━━━ Exercise material
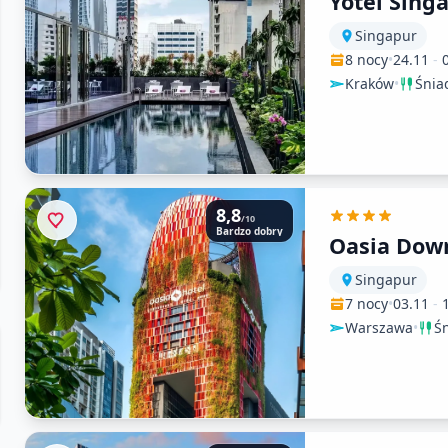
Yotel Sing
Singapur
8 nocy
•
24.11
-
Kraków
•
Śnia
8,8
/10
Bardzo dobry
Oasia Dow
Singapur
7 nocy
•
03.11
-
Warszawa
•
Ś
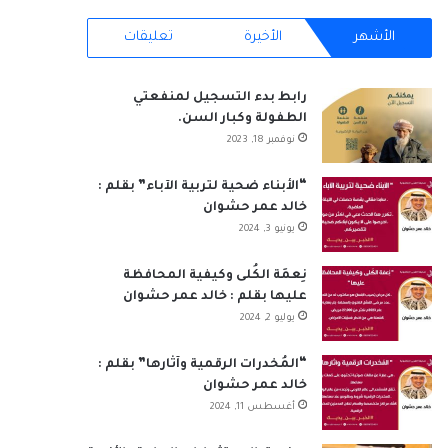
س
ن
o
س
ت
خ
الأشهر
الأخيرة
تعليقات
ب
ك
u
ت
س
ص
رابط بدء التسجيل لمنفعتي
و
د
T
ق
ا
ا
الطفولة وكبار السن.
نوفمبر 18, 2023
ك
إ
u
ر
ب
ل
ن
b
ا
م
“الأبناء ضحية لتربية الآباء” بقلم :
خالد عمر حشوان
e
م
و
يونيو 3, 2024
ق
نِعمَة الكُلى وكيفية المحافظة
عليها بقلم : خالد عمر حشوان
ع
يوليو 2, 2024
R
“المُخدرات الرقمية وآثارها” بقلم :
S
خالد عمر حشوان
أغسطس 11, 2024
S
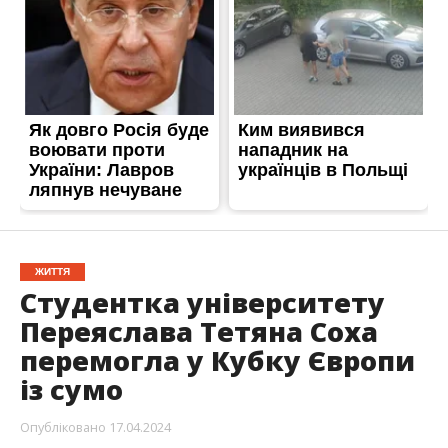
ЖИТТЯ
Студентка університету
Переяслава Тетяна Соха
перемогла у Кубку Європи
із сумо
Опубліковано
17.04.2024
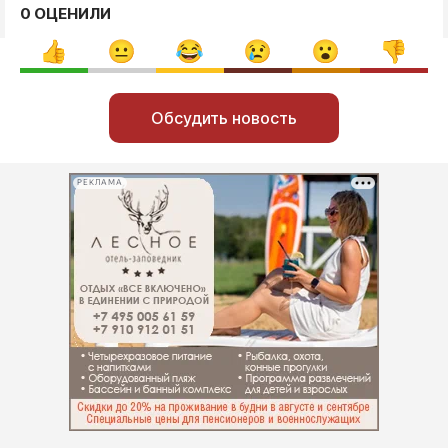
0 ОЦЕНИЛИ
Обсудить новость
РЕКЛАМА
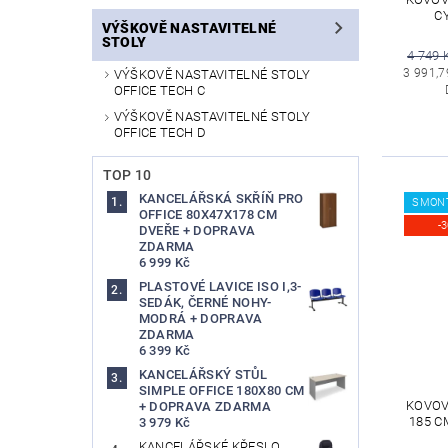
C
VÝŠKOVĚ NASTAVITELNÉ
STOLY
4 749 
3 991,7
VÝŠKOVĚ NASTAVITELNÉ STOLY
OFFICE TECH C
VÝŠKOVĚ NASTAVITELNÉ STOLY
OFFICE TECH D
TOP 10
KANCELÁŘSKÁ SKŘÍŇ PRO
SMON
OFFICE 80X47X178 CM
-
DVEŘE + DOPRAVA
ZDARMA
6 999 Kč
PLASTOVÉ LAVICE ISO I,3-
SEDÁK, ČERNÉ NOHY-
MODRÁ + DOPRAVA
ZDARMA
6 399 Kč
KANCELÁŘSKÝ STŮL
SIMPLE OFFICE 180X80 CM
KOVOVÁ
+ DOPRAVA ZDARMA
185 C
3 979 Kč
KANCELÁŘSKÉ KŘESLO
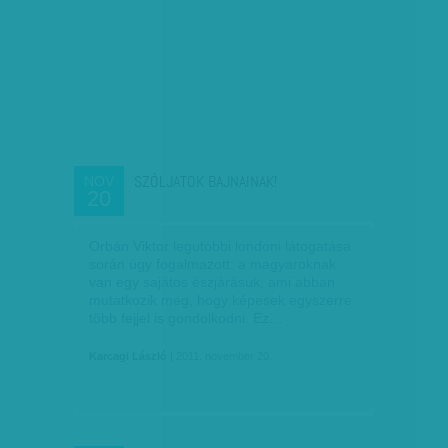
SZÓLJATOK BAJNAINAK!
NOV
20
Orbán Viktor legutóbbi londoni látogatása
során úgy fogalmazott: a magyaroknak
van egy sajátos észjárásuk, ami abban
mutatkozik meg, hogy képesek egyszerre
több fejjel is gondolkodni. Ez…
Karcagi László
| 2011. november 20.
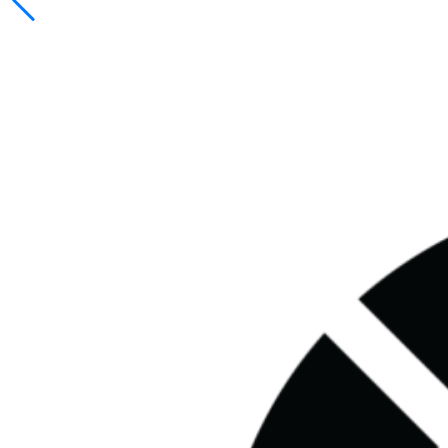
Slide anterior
━━━━━━
_Task_
The material should be returned verbatim, with all images omitted.

_Task response_
Yotel Sing
Singapur
8 nocy
•
24.11
-
Kraków
•
Śnia
8,8
/10
Bardzo dobry
Oasia Dow
Singapur
7 nocy
•
03.11
-
Warszawa
•
Ś
س
ن
o
س
ت
خ
الأشهر
الأخيرة
تعليقات
ب
ك
u
ت
س
ص
رابط بدء التسجيل لمنفعتي
و
د
T
ق
ا
ا
الطفولة وكبار السن.
نوفمبر 18, 2023
ك
إ
u
ر
ب
ل
ن
b
ا
م
“الأبناء ضحية لتربية الآباء” بقلم :
خالد عمر حشوان
e
م
و
يونيو 3, 2024
ق
نِعمَة الكُلى وكيفية المحافظة
عليها بقلم : خالد عمر حشوان
ع
يوليو 2, 2024
R
“المُخدرات الرقمية وآثارها” بقلم :
S
خالد عمر حشوان
أغسطس 11, 2024
S
ЖИТТЯ
Студентка університету
Переяслава Тетяна Соха
перемогла у Кубку Європи
із сумо
Опубліковано
17.04.2024
0 ОЦЕНИЛИ
Обсудить новость
РЕКЛАМА
C
VÝŠKOVĚ NASTAVITELNÉ
STOLY
4 749 
3 991,7
VÝŠKOVĚ NASTAVITELNÉ STOLY
OFFICE TECH C
VÝŠKOVĚ NASTAVITELNÉ STOLY
OFFICE TECH D
TOP 10
KANCELÁŘSKÁ SKŘÍŇ PRO
SMON
OFFICE 80X47X178 CM
-
DVEŘE + DOPRAVA
ZDARMA
6 999 Kč
PLASTOVÉ LAVICE ISO I,3-
SEDÁK, ČERNÉ NOHY-
MODRÁ + DOPRAVA
ZDARMA
6 399 Kč
KANCELÁŘSKÝ STŮL
SIMPLE OFFICE 180X80 CM
KOVOVÁ
+ DOPRAVA ZDARMA
185 C
3 979 Kč
KANCELÁŘSKÉ KŘESLO
SZÓLJATOK BAJNAINAK!
NOV
20
Orbán Viktor legutóbbi londoni látogatása
során úgy fogalmazott: a magyaroknak
van egy sajátos észjárásuk, ami abban
mutatkozik meg, hogy képesek egyszerre
több fejjel is gondolkodni. Ez…
Karcagi László
| 2011. november 20.
Slide anterior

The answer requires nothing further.